11、死んではいけないのでしょうか?
ニュースで、子供が亡くなったりすると、死んではいけなかったというような空気感で報道されることが多いです。
子供の自殺が増えていて、それは良くないことだというのが前提で語られています。
私は変な人間でして、いつもそういう風潮に疑問を感じてしまいます。
死んではいけないという風潮が、私には強いプレッシャーに感じられてしまって、すごく居心地が悪いと感じるのです。
人はみな死にますし、生まれつきで体や精神の強弱に差があるものです。
それを無視して、すべての人が同じように捉えられている様が私には納得できません。
私は、人は死んでいいと思うのです。
死なないように抗うのは生命の性ですが、死そのものは食物連鎖の基本でもあります。
少々語弊のある話ですので、もう少し詳しく話します。
人は死なないように頑張っています。しかし、死んだほうがいいという局面は多くあると思います。
極論で言うと、首を斬り落とされても死ななかったら、とても辛いでしょう。
生きるべきときと死ぬべきときがあって、どこかの境界線を認めるべきと私は言いたいのです。

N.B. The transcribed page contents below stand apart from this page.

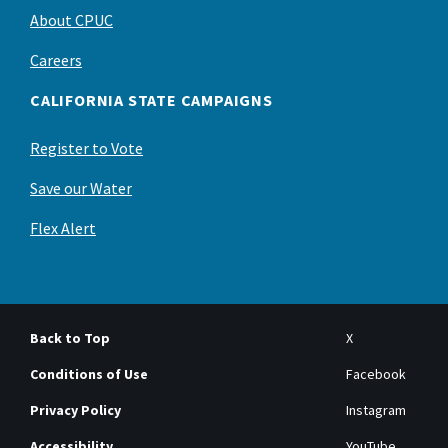
About CPUC
Careers
CALIFORNIA STATE CAMPAIGNS
Register to Vote
Save our Water
Flex Alert
Back to Top
X
Conditions of Use
Facebook
Privacy Policy
Instagram
Accessibility
YouTube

今の風潮としてはその境界線がなく、何としてでも生きるほうに持っていこうとしてしまっているように思います。
それが何をもたらすでしょうか?
生きているのに、死にたいという感情にさらされる半分死んだ状態だと思うのです。
生きるというフェーズを超えても生かされてしまうことで、まるでゾンビになったかのようになってしまうように思います。

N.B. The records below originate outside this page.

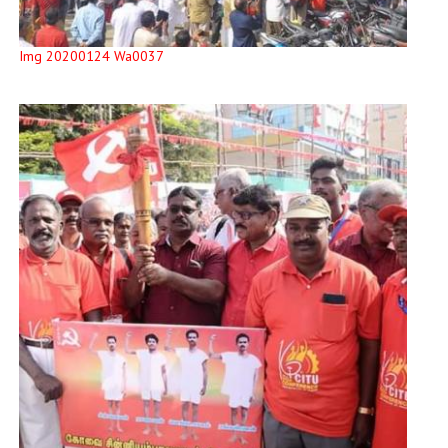
Img 20200124 Wa0037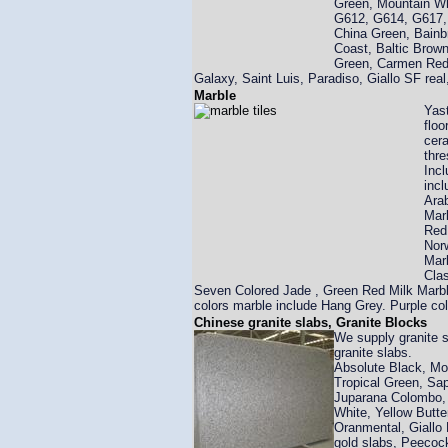
Green, Mountain Wh
G612, G614, G617,
China Green, Bainb
Coast, Baltic Brown
Green, Carmen Red ,
Galaxy, Saint Luis, Paradiso, Giallo SF re
Marble
Yast
floo
cera
thre
Incl
incl
Arab
Marb
Red 
Nor
Marb
Clas
Seven Colored Jade , Green Red Milk Marbl
colors marble include Hang Grey. Purple co
Chinese granite slabs, Granite Blocks
We supply granite s
granite slabs.
Absolute Black, Mog
Tropical Green, Sa
Juparana Colombo, 
White, Yellow Butte
Oranmental, Giallo F
gold slabs, Peecoc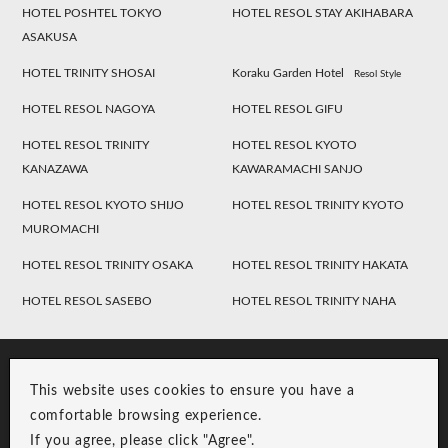
HOTEL POSHTEL TOKYO
HOTEL RESOL STAY AKIHABARA
ASAKUSA
HOTEL TRINITY SHOSAI
Koraku Garden Hotel
Resol Style
HOTEL RESOL NAGOYA
HOTEL RESOL GIFU
HOTEL RESOL TRINITY
HOTEL RESOL KYOTO
KANAZAWA
KAWARAMACHI SANJO
HOTEL RESOL KYOTO SHIJO
HOTEL RESOL TRINITY KYOTO
MUROMACHI
HOTEL RESOL TRINITY OSAKA
HOTEL RESOL TRINITY HAKATA
HOTEL RESOL SASEBO
HOTEL RESOL TRINITY NAHA
This website uses cookies to ensure you have a
comfortable browsing experience.
If you agree, please click "Agree".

私は死んだ人に対しては、死ぬべきフェーズで自然な形で死んだので、それはバッドエンドではないと考えたいタイプです。
死ぬことがネガティブだと、生きたままずっと死の世界を彷徨い続けているような状況になります。
亡くなった方は、とても自然な形で亡くなったのであって、決して悪いことではないと私は思うようにしています。
その後で、そういう方が亡くなる必要がない環境づくりをするかどうかは各人様々が考えればよいと思います。

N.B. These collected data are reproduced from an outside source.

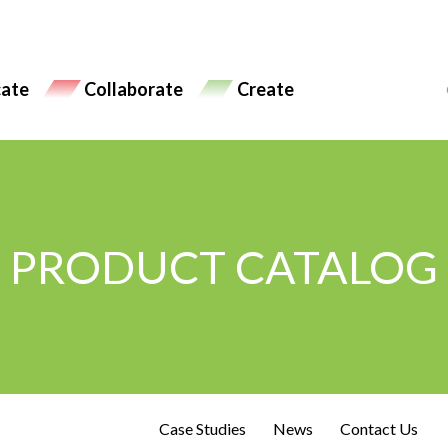
ate
Collaborate
Create
PRODUCT CATALOG
Case Studies
News
Contact Us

私の感覚としては、人が亡くなるたびに、死なないように環境を変えていくと、いずれ死のフェーズが完全に否定されてしまうような気がして怖くなります。
死なないことを正義としてたどり着く境地が「あまりに生きていられない地獄」になってしまったら本末転倒な気もするのです。
心理的にも、死んでもいいと言われているほうが生きやすいと感じます。
生と死、どちらにも触れすぎないようにちょうどよいバランスを探していくべきです。
今の社会は生に触れすぎていて、死ぬことがダメと言われているようで生きられない環境になろうとしているように思えます。
生に触れすぎることと少子化との関係なんかも研究していいのではないかと思います。
死にやすいほうが安心して子供が産める可能性があるとすれば、この世界は奥が深いと感じます。
私の経験則としても、死なないプレッシャーはきついです。死なないでという愛のある言葉が生き地獄を作りだしてしまうというのは皮肉です。